Price: 0
Number of applications: 2
22.01.26 (inclusive)
Discussed individually
MVP
ICT tasks
Media sphere
Technologies in transport and logistics
Mobile app
Users massively perform basic exercises with a violation of technique, which: • reduces the training effect; • increases the risk of overload and injury; • Demotivating (slow progress, pain, lack of growth in results). Current situation in the application: • There is activity tracking (approach/repetition counter, manual input); • there is no qualitative analysis of the technique based on video; • The user does not receive objective feedback about the quality of each repetition. Technical limitations and challenges: 1. Video quality and shooting conditions o Different shooting angles (¾, side, front); o Different lighting conditions; o background and noise (other people, objects). 2. Limited computing resources on the device o not all devices pull heavy models in real-time; o it is necessary to provide the ability to perform both on the client (online analysis) and on the server (batch analysis based on uploaded video). 3. Restriction on using only free models/libraries o you cannot use paid APIs (for example, commercial SDKs for motion capture); o you need to rely on open source/free solutions: MediaPipe, OpenCV, PyTorch/TF, ONNX. 4. Formalization of technique into numerical rules o it is necessary to formalize the "correctness" of pull-ups and push-ups into a set of metrics: angles, amplitude, synchronicity; o determine the deviation thresholds at which the system should consider a repeat to be "low-quality" or "partially counted."

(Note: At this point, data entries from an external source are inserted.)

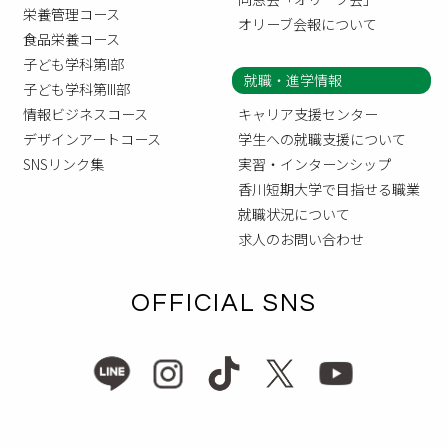
栄養管理コース
オリーブ会報について
食品栄養コース
子ども学科第I部
就職・進学情報
子ども学科第III部
情報ビジネスコース
キャリア支援センター
デザインアートコース
学生への就職支援について
SNSリンク集
実習・インターンシップ
香川短期大学で目指せる職業
就職状況について
求人のお問い合わせ
OFFICIAL SNS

Expected user effects: • Increased engagement by: o gamification (assessment of the quality of each approach, progress in technique); o The experience of a "personal trainer" in the app. • Reducing the number of technical errors and complaints of discomfort/pain. • Improvement of subjective satisfaction with the training process. Expected product and business effects: • Retention growth (D7, D30) due to the useful technique analysis function. • Increase the time in the application and the frequency of user returns. • The possibility of monetization: o Advanced technical reports in a paid subscription; o Personalized training plans based on the quality of performance. Expected technological effects: • Accumulation of dataset of real user movements for the subsequent retrained model. • An internal pose analysis platform that can be scaled to other exercises (squats, plank, bench press, etc.).
Iskenderov Erbol
Purpose and description of task (project)
The goal of the project is to implement in a mobile sports application the function of automatic analysis of exercise technique based on user–uploaded videos based on free computer vision models (pose estimation). At the first stage, two basic exercises are considered: • pull-ups on a horizontal bar; • push-ups from the floor. The system must: • accept video from the user (portrait/landscape orientation, side view); • automatically find a person and his supporting projectile (horizontal bar, floor) on the video; • extract the skeletal model (coordinates of joints by frames); • calculate key biomechanical parameters of the equipment; • identify typical errors and the quality level of execution; • give the user a short rating (score) and 2-4 personalized recommendations. Available free pose assessment solutions are used for implementation.: • MediaPipe Pose / BlazePose (Google, free model for 33 skeleton key points); • OpenCV for working with video and basic preprocessing; • Python/Node.js for backend processing; • If necessary, ONNX Runtime / TensorFlow Lite for optimization.